In the shakedown to being sensible now apparent in domestic architecture and design, one of the big emerging trends is the making of multi-generational houses. The often self-contained but attached extra amenity is either for the adult kids who can’t or won’t leave home, or for the elderly parents of a cohort of Baby Boomers taking on the duty of caring for their frail or dependent elderly in their home.
In the latter situation involving retirees returning from Queensland to age-in-place with one set of parents at pretty Port Fairy, the brief given to Warrnambool building designer Dean Picken was to create an energy-efficient and practical plan for a two-bedroom, two-bathroom house made on an “H”-shaped footprint. Disability-appropriate design is no more overt than some external ramps, wide corridors and doorways, bathrooms that are wheelchair friendly, and a build based on low maintenance, budget smart and elderly-enabling thinking.
“It’s got all those attributes”, says Picken. “It’s all been built for wheelchairs and has breakout spaces such as a study and multi-purpose separate family room.
“There is also a deliberate attempt not to over populate the building with items.”
As an infill house on ground prone to waterlogging, and in the context of one of Victoria’s most picturesque coastal villages, the house addresses the street as a picturesque assemblage.
“Instead of one large building,” Picken says, “we broke down the mass and broke it out into garden.”
The form that first catches attention is the wooden gabled bedroom wing in which two bedrooms are centrally buffered by two back-to-back en suites. “The timber pod” – vertically clad in Spotted gum – “follows the simple form of a gabled building. We didn’t want it to be overstated.”
The 45-degree roof pitch is unbroken by guttering and is unusually steep. “The vertical cladding was to reach up to the blue sky.” The other main front form of the house called “Floating Generations” is the iron-clad, squat, square block clad in “a robust and rustic material. I love galvanised iron because it’s a really nice backdrop to a garden.” Facing north, this is the living area wing.

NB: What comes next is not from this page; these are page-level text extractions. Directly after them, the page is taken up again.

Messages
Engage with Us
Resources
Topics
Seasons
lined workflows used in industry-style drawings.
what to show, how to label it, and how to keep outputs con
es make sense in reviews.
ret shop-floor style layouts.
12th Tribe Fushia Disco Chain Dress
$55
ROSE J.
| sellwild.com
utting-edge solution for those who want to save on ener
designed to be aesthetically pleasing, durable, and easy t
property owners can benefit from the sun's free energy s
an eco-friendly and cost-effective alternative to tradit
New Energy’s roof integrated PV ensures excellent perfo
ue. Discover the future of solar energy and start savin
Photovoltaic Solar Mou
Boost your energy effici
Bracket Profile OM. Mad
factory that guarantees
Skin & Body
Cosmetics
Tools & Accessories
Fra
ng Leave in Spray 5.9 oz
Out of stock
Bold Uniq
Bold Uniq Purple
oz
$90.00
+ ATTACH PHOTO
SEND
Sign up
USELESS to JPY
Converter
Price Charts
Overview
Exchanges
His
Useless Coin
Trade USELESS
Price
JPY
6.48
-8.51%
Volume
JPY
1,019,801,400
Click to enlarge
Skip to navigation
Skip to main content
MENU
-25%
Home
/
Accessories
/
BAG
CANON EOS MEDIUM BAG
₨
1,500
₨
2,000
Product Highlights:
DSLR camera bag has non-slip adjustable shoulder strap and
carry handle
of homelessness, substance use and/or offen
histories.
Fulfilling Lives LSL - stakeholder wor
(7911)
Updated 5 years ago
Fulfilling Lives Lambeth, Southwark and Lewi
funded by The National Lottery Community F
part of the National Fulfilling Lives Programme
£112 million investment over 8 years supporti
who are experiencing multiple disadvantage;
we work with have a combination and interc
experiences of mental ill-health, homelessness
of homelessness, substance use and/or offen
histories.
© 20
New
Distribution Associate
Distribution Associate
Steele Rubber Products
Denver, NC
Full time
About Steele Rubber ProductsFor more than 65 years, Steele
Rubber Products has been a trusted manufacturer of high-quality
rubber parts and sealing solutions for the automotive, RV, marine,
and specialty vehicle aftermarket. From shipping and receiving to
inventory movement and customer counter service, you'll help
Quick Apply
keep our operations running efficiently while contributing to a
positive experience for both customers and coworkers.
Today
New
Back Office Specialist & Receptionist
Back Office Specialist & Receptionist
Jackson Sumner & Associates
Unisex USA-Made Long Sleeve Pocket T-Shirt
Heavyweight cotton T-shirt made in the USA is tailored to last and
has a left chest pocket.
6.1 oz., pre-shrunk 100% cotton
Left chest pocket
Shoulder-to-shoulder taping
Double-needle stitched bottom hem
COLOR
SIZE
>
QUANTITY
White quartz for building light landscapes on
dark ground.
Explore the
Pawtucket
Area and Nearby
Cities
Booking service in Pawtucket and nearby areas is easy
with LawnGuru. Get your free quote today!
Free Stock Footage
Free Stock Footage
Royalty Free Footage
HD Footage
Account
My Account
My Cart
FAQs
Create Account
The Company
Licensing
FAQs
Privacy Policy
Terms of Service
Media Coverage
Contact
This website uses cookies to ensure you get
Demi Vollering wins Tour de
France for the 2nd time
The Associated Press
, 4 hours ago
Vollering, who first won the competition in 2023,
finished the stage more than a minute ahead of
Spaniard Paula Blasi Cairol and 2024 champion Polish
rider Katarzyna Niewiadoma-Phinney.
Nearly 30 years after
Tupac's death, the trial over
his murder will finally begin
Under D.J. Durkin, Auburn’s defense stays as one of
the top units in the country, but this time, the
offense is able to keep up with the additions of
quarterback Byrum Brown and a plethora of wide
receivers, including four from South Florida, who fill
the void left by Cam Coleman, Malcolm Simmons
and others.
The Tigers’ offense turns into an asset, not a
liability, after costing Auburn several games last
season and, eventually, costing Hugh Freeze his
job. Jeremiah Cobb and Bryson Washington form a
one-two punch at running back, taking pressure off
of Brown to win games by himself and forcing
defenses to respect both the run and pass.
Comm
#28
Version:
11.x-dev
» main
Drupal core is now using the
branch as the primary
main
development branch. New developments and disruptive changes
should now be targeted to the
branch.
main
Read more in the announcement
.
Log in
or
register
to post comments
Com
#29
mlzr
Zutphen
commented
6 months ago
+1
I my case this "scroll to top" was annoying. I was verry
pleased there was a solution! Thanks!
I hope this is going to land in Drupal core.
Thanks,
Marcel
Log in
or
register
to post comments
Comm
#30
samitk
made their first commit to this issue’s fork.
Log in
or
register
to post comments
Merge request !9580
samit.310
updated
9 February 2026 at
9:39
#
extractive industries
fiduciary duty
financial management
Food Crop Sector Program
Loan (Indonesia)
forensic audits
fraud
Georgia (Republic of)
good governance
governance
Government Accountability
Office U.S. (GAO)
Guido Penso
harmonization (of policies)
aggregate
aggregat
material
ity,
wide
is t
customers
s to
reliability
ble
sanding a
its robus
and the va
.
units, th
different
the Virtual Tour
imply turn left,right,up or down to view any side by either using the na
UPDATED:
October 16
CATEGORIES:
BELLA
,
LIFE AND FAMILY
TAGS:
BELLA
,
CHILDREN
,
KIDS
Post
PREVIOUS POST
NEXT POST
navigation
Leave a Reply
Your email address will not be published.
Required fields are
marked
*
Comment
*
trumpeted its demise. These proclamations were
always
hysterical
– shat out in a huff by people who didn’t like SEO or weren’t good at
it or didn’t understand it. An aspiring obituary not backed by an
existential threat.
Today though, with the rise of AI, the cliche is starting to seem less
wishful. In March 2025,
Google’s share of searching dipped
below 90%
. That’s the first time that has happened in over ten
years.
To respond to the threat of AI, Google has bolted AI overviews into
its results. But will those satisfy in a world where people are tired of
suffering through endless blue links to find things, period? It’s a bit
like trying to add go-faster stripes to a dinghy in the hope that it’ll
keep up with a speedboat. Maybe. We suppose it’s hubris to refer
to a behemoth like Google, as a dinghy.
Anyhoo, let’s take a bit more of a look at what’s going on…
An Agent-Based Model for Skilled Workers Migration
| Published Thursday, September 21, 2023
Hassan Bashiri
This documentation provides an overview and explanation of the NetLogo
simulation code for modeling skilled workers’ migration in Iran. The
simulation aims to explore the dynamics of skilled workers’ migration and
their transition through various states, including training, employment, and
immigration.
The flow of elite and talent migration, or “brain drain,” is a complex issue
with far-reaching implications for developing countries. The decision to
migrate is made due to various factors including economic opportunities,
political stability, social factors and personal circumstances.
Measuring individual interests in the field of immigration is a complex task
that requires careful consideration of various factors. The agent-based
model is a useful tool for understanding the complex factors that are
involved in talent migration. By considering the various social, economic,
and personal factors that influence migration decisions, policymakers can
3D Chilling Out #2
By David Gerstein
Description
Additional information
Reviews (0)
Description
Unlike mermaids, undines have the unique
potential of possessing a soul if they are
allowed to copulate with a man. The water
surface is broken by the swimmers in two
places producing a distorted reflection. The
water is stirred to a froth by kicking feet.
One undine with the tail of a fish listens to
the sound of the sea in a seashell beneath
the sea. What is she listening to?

Like the Hoop pine ply cabinetry inside and the simple ground plan, the materials “are humble and not distracting bling”. Having worked on the west coast and the western Victorian hinterland for decades, Picken has developed a broad portfolio of buildings. The most recent have eight-star energy ratings and celebrate local materials.
The “Hs” crossbar room is the study and such a structural shape makes sure that all rooms get north light. The house has also been created for maximum thermal gain. In a swamp-like situation, where a concrete slab was unsuitable, and where piles had to be driven six metres down to find bedrock, Picken has made the floors out of “trestles” of 200-millimetre thick, internally reinforced Hebel blocks, overlain with quarry tiles.
“The Hebel is good in coastal environments and not as expensive as concrete,” he says.
By such devices this charming house emerged from the ground “in a really simple way”.